The Miscovich emeralds hoax was an attempt by American businessman and diver Jay Miscovich to pass off modern store-bought emerald gemstones as treasure recovered from the wreck of a 16th-century Spanish galleon. Miscovich’s hoax—which involved him planting, rediscovering, and then recovering emeralds—quickly attracted the attention of investors and the marine salvage industry, with a number of lawsuits being filed against Miscovich by entities claiming ownership of the emeralds. The legitimacy of the treasure was later called into question after the recovered emeralds were found to have been coated with a modern epoxy.

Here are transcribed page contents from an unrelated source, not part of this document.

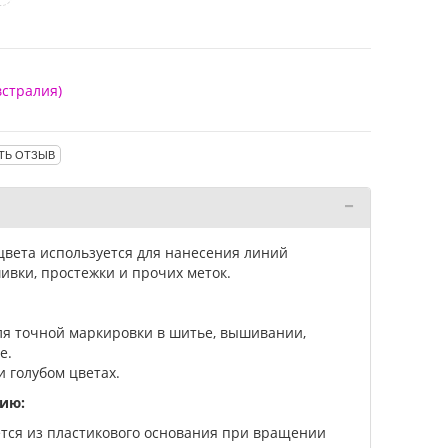
встралия)
ТЬ ОТЗЫВ
цвета используется для нанесения линий
ивки, простежки и прочих меток.
ля точной маркировки в шитье, вышивании,
е.
и голубом цветах.
ию:
ётся из пластикового основания при вращении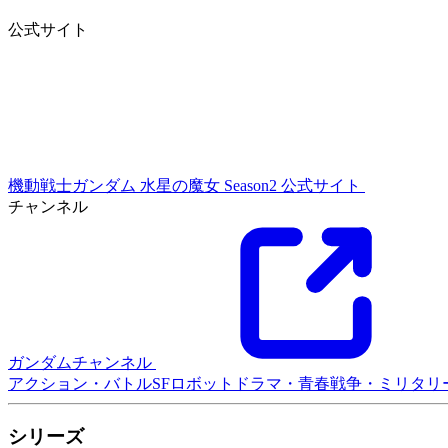
公式サイト
機動戦士ガンダム 水星の魔女 Season2 公式サイト
チャンネル
ガンダムチャンネル
アクション・バトル
SF
ロボット
ドラマ・青春
戦争・ミリタリ
シリーズ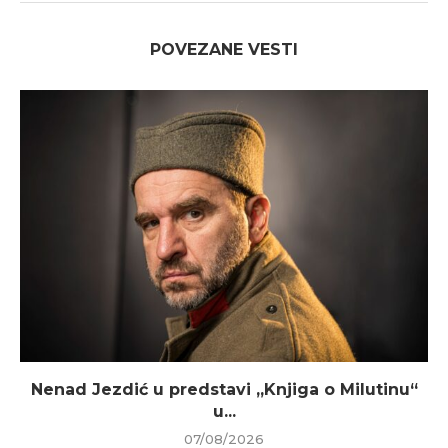
POVEZANE VESTI
Nenad Jezdić u predstavi „Knjiga o Milutinu“
u...
07/08/2026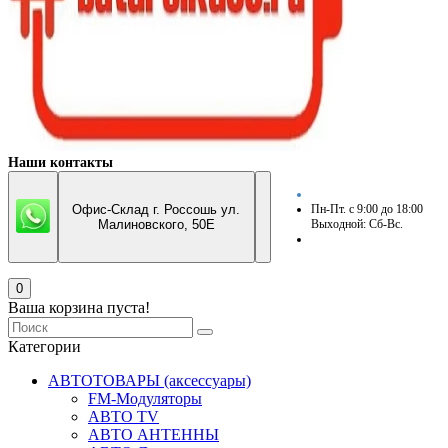
Наши контакты
Офис-Склад г. Россошь ул.
Пн-Пт. с 9:00 до 18:00
Малиновского, 50Е
Выходной: Сб-Вс.
0
Ваша корзина пуста!
Категории
АВТОТОВАРЫ (аксессуары)
FM-Модуляторы
АВТО TV
АВТО АНТЕННЫ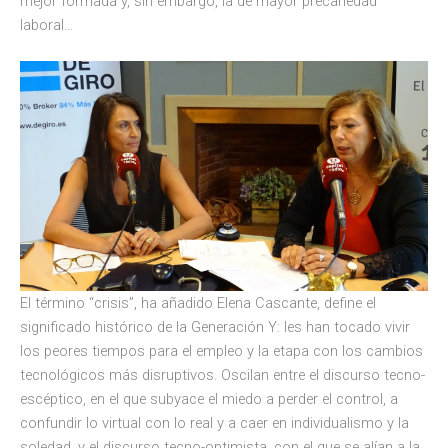
mejor formada y, sin embargo, la de mayor precariedad
laboral…
El término “crisis”, ha añadido Elena Cascante, define el
significado histórico de la Generación Y: les han tocado vivir
los peores tiempos para el empleo y la etapa con los cambios
tecnológicos más disruptivos. Oscilan entre el discurso tecno-
escéptico, en el que subyace el miedo a perder el control, a
confundir lo virtual con lo real y a caer en individualismo y la
soledad, y el discurso tecno-optimista, con el que se alían a la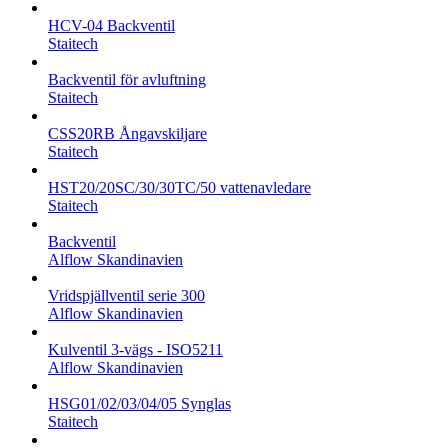
HCV-04 Backventil
Staitech
Backventil för avluftning
Staitech
CSS20RB Ångavskiljare
Staitech
HST20/20SC/30/30TC/50 vattenavledare
Staitech
Backventil
Alflow Skandinavien
Vridspjällventil serie 300
Alflow Skandinavien
Kulventil 3-vägs - ISO5211
Alflow Skandinavien
HSG01/02/03/04/05 Synglas
Staitech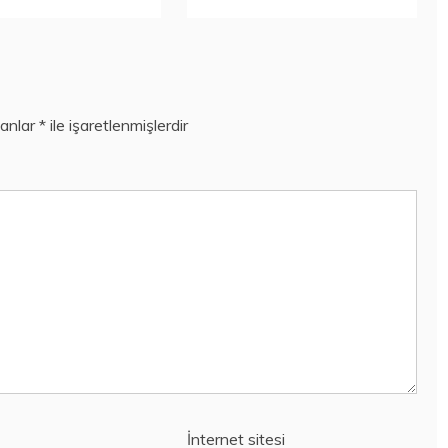
lanlar
*
ile işaretlenmişlerdir
İnternet sitesi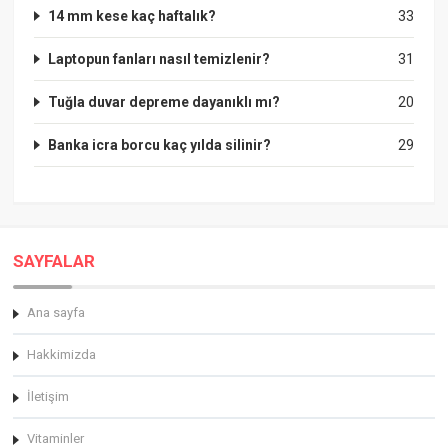
14 mm kese kaç haftalık?
33
Laptopun fanları nasıl temizlenir?
31
Tuğla duvar depreme dayanıklı mı?
20
Banka icra borcu kaç yılda silinir?
29
SAYFALAR
Ana sayfa
Hakkimizda
İletişim
Vitaminler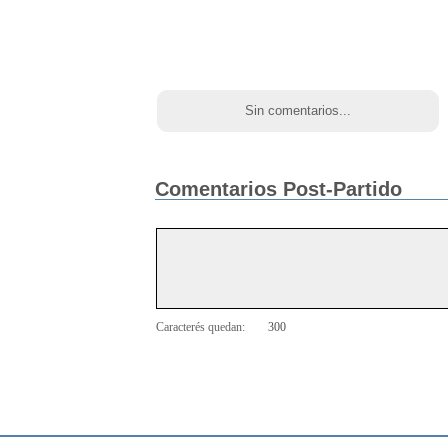
Sin comentarios...
Comentarios Post-Partido
Caracterés quedan:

Miscovich committed suicide in October 2013, and the emeralds used to perpetrate the hoax remain in legal limbo as of 2019.

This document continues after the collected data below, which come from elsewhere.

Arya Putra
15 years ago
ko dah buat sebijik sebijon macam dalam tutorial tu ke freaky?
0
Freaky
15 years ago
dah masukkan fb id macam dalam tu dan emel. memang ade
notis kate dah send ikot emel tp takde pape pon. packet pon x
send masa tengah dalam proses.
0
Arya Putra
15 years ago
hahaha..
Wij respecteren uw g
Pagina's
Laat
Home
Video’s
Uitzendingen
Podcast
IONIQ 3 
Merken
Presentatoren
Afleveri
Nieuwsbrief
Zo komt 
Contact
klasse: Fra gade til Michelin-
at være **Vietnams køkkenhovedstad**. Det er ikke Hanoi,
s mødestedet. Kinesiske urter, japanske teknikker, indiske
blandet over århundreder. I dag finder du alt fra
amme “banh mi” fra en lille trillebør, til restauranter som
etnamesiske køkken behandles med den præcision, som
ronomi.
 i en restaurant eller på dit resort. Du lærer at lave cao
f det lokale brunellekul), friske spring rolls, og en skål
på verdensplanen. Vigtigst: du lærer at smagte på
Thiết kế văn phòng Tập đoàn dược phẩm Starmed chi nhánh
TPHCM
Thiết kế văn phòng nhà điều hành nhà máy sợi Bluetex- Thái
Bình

Joseph “Jay” Miscovich was a Pennsylvania real estate developer, entrepreneur, and novice diver. He was known for investing in unconventional business ventures, such as giving money to treasure hunters and marine salvagers. Notably, Miscovich had been an investor in Motivation Inc., a marine salvage company that had famously found and recovered treasure from the wreck of a 17th-century Spanish Galleon, Nuestra Señora de Atocha, off of Key West. This find further piqued Miscovich’s interest in the marine salvage industry, with him later stating in court that “I started realizing that [for] most of these treasure-hunting companies, the real treasure was making money by taking it from their investors,” later adding, “I decided to do it on my own, and decided I could do it better.”
In addition to his investments, Miscovich ran a successful real estate business in his hometown of Latrobe, Pennsylvania. However, the Great Recession of 2008 ruined him financially and left him in debt. Looking for a new career, Miscovich left Pennsylvania for Key West, Florida, where he ingratiated himself with the local diving community. He befriended a local diver, Stephen Elchlepp, with whom he spent months diving on various wrecks looking for valuables.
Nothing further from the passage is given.